[Trilinos-Users] [EXTERNAL] GMRES inconsistent when using multiple threads (Belos+Tpetra, since 12.12.1)
Thornquist, Heidi K
hkthorn at sandia.gov
Thu Nov 9 14:52:47 EST 2017
Hi Christopher,
That is odd behavior. Does your driver use the BelosBlockGmresSolMgr or BelosPseudoBlockGmresSolMgr? If you don’t mind sharing your solver driver, that would be helpful too!
Many thanks!
Heidi
On 11/9/17, 11:28 AM, "Trilinos-Users on behalf of Christopher Thiele" <trilinos-users-bounces at trilinos.org on behalf of ct37 at rice.edu> wrote:
Hello,
I noticed some strange behavior in Belos' GMRES solver when using Tpetra
and multiple threads. I wrote a little tool (solver_driver) that just
reads in a matrix market file and solves a linear system to reproduce
it. Here are some results with the rma10 matrix from the University of
Florida collection (the choice is rather arbitrary):
./solver_driver_12.10.1 --threads=2 --matrix=rma10.mtx --rhs=rma10_b.mtx
--tol=1.0e-1 --solver=GMRES --disable-preconditioner
---> Converges in just 3 iterations, independent of the number of
threads etc.

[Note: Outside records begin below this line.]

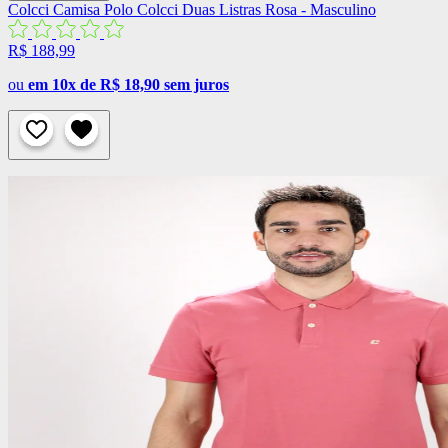
Colcci
Camisa Polo Colcci Duas Listras Rosa - Masculino
R$ 188,99
ou
em 10x de R$ 18,90 sem juros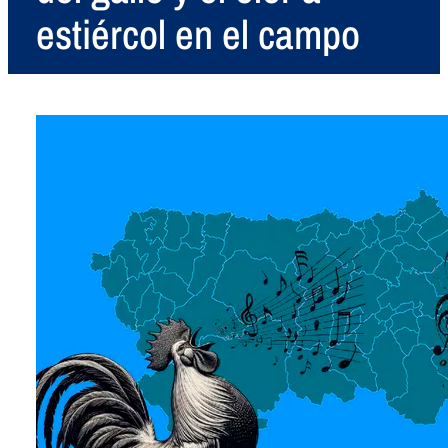
estiércol en el campo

This seems reasonable given the tolerance of 1e-1.
./solver_driver_12.12.1 --threads=2 --matrix=rma10.mtx --rhs=rma10_b.mtx
--tol=1.0e-1 --solver=GMRES --disable-preconditioner
---> Converges in either 61 or 62 iterations, but the final residual
changes in the order of 1e-4 with each run.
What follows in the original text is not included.